Empathetic Transactionalism: A Mental Model for the Manager-Report Relationship

Employment is a transaction. Acknowledging that honestly is kinder than pretending it's something else.

The employment relationship is one of the more unusual arrangements in modern life. Two parties enter into it with different kinds of stake in the outcome, different information about each other, and expectations that are only partially made explicit. The formal contract covers compensation and basic obligations. Everything else (how much the manager invests in the report’s development, what loyalty means to either side, what happens when business needs and individual interests diverge) is negotiated implicitly and traversed informally.

I’ve spent a fair amount of time thinking about how to conceptualize that relationship. Treat it as purely transactional and you get a relationship that is honest about the exchange but tends to be narrow and cold. Treat it as something closer to a friendship or a shared project and you get warmth in the short term and confusion when the structural realities of employment eventually assert themselves, which they tend to do.

Neither of these feels adequate as an operating principle, and the existing frameworks each leaves a gap. What follows is an attempt to articulate a more coherent frame: what is this relationship, what does each party actually owe the other, and what does that mean in practice?

Key Points

  • The employment relationship is transactional, and naming that honestly is the starting point for a functional one. It clarifies what both parties are actually committed to, which is the precondition for a functional implicit contract.
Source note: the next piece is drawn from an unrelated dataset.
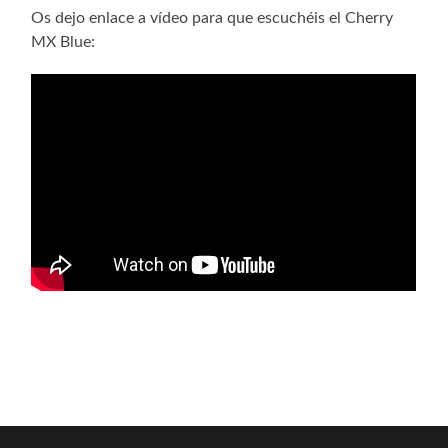
Os dejo enlace a vídeo para que escuchéis el Cherry
MX Blue:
The manager who obscures this under more comfortable language is in a worse position to honor what the relationship requires.

  • Existing management frameworks each capture something real, but none addresses what the manager owes the individual. Psychological contract theory is descriptive without being normative. Transformational leadership requires authentic belief most managers don’t have. Servant leadership dissolves structural asymmetries. The sports team model says little about what happens after a player leaves the roster.
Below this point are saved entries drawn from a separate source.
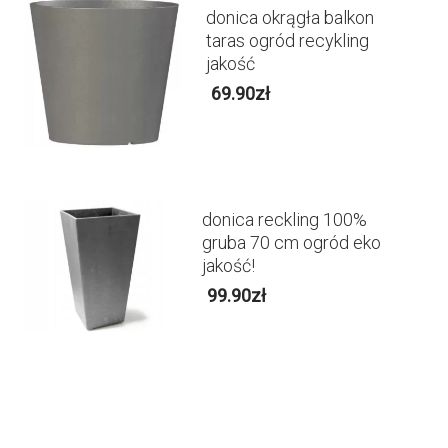
donica okrągła balkon
taras ogród recykling
jakość
69.90
zł
donica reckling 100%
gruba 70 cm ogród eko
jakość!
99.90
zł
  • The “family” framing is particularly damaging. It implies unconditional regard and permanence that employment cannot honestly support, generating confusion about authority and creating emotional weight around departures that shouldn’t carry it.

  • Empathetic transactionalism adds a forward-looking obligation. If a report leaves the organization less marketable than they arrived (skills atrophied, kept in a contracting lane, shielded from developmental work), that is a failure of the exchange on the manager’s side. The report gave their time; the manager is obligated to ensure that time was an asset to their professional life going forward.

  • ET is a mental model, not a management system. It doesn’t prescribe techniques. It answers a prior question: what is this relationship, and what does that mean about who I am in it? A clear sense of what you owe someone, and why, tends to outlast any framework.

  • The principle does not depend on inspiration or shared mission. A manager can operate from empathetic transactionalism in a role they took for practical reasons, in an organizational context they’re uncertain about. It depends on honesty and on taking the other person’s trajectory seriously as a real obligation.

What the Literature Gets Right, and Where It Falls Short

The academic and practitioner literature on management relationships addresses adjacent questions. Each framework captures something real. None fully addresses the prior question of what the manager owes the individual on the other side of the relationship.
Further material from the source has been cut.